-- What you are asked to do --
Write out the complete data exactly as written.
*** Opening Material for this exercise ***
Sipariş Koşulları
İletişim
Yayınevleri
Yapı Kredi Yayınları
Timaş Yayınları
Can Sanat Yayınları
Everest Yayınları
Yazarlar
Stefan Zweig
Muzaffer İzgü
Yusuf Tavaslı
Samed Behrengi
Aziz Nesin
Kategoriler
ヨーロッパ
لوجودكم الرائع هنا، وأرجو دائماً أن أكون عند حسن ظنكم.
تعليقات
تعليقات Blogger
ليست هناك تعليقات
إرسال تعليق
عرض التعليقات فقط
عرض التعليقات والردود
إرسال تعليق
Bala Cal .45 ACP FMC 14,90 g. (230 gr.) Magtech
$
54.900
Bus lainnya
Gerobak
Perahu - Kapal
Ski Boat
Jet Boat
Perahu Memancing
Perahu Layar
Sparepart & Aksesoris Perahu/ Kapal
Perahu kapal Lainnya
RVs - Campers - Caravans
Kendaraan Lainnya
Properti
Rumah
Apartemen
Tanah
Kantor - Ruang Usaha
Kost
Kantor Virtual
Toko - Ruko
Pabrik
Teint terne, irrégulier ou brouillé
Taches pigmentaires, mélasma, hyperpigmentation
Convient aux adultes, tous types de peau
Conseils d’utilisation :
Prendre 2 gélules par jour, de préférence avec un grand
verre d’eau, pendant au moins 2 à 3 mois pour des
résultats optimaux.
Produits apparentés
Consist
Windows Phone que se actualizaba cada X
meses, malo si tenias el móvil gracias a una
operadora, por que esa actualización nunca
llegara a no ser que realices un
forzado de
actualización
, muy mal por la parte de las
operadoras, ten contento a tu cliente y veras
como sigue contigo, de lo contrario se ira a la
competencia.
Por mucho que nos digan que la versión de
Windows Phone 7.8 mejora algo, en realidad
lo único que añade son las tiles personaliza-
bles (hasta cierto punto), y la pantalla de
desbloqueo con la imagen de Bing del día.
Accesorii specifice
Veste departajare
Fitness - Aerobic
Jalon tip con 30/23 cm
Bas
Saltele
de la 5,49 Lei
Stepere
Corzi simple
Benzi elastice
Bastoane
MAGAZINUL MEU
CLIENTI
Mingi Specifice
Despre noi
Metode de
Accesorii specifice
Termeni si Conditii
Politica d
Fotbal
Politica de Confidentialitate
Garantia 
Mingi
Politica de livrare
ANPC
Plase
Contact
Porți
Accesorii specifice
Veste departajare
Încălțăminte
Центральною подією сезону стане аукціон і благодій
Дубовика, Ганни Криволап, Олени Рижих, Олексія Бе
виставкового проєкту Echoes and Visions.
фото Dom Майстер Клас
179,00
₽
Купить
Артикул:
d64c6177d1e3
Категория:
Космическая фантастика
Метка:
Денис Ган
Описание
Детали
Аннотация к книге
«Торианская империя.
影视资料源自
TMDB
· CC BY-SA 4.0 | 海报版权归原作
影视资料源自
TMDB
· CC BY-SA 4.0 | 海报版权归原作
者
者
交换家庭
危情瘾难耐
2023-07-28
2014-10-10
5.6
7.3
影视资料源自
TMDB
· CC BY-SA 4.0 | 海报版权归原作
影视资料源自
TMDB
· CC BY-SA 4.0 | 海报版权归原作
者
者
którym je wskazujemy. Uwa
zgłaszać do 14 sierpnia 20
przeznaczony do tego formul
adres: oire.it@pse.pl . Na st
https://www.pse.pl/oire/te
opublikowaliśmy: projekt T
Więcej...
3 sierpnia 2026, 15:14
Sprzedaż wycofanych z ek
*** Closing Material for this exercise ***
-- Your response --
Sipariş Koşulları
İletişim
Yayınevleri
Yapı Kredi Yayınları
Timaş Yayınları
Can Sanat Yayınları
Everest Yayınları
Yazarlar
Stefan Zweig
Muzaffer İzgü
Yusuf Tavaslı
Samed Behrengi
Aziz Nesin
Kategoriler
ヨーロッパ
لوجودكم الرائع هنا، وأرجو دائماً أن أكون عند حسن ظنكم.
تعليقات
تعليقات Blogger
ليست هناك تعليقات
إرسال تعليق
عرض التعليقات فقط
عرض التعليقات والردود
إرسال تعليق
Bala Cal .45 ACP FMC 14,90 g. (230 gr.) Magtech
$
54.900
Bus lainnya
Gerobak
Perahu - Kapal
Ski Boat
Jet Boat
Perahu Memancing
Perahu Layar
Sparepart & Aksesoris Perahu/ Kapal
Perahu kapal Lainnya
RVs - Campers - Caravans
Kendaraan Lainnya
Properti
Rumah
Apartemen
Tanah
Kantor - Ruang Usaha
Kost
Kantor Virtual
Toko - Ruko
Pabrik
Teint terne, irrégulier ou brouillé
Taches pigmentaires, mélasma, hyperpigmentation
Convient aux adultes, tous types de peau
Conseils d’utilisation :
Prendre 2 gélules par jour, de préférence avec un grand
verre d’eau, pendant au moins 2 à 3 mois pour des
résultats optimaux.
Produits apparentés
Consist
Windows Phone que se actualizaba cada X
meses, malo si tenias el móvil gracias a una
operadora, por que esa actualización nunca
llegara a no ser que realices un
forzado de
actualización
, muy mal por la parte de las
operadoras, ten contento a tu cliente y veras
como sigue contigo, de lo contrario se ira a la
competencia.
Por mucho que nos digan que la versión de
Windows Phone 7.8 mejora algo, en realidad
lo único que añade son las tiles personaliza-
bles (hasta cierto punto), y la pantalla de
desbloqueo con la imagen de Bing del día.
Accesorii specifice
Veste departajare
Fitness - Aerobic
Jalon tip con 30/23 cm
Bas
Saltele
de la 5,49 Lei
Stepere
Corzi simple
Benzi elastice
Bastoane
MAGAZINUL MEU
CLIENTI
Mingi Specifice
Despre noi
Metode de
Accesorii specifice
Termeni si Conditii
Politica d
Fotbal
Politica de Confidentialitate
Garantia 
Mingi
Politica de livrare
ANPC
Plase
Contact
Porți
Accesorii specifice
Veste departajare
Încălțăminte
Центральною подією сезону стане аукціон і благодій
Дубовика, Ганни Криволап, Олени Рижих, Олексія Бе
виставкового проєкту Echoes and Visions.
фото Dom Майстер Клас
179,00
₽
Купить
Артикул:
d64c6177d1e3
Категория:
Космическая фантастика
Метка:
Денис Ган
Описание
Детали
Аннотация к книге
«Торианская империя.
影视资料源自
TMDB
· CC BY-SA 4.0 | 海报版权归原作
影视资料源自
TMDB
· CC BY-SA 4.0 | 海报版权归原作
者
者
交换家庭
危情瘾难耐
2023-07-28
2014-10-10
5.6
7.3
影视资料源自
TMDB
· CC BY-SA 4.0 | 海报版权归原作
影视资料源自
TMDB
· CC BY-SA 4.0 | 海报版权归原作
者
者
którym je wskazujemy. Uwa
zgłaszać do 14 sierpnia 20
przeznaczony do tego formul
adres: oire.it@pse.pl . Na st
https://www.pse.pl/oire/te
opublikowaliśmy: projekt T
Więcej...
3 sierpnia 2026, 15:14
Sprzedaż wycofanych z ek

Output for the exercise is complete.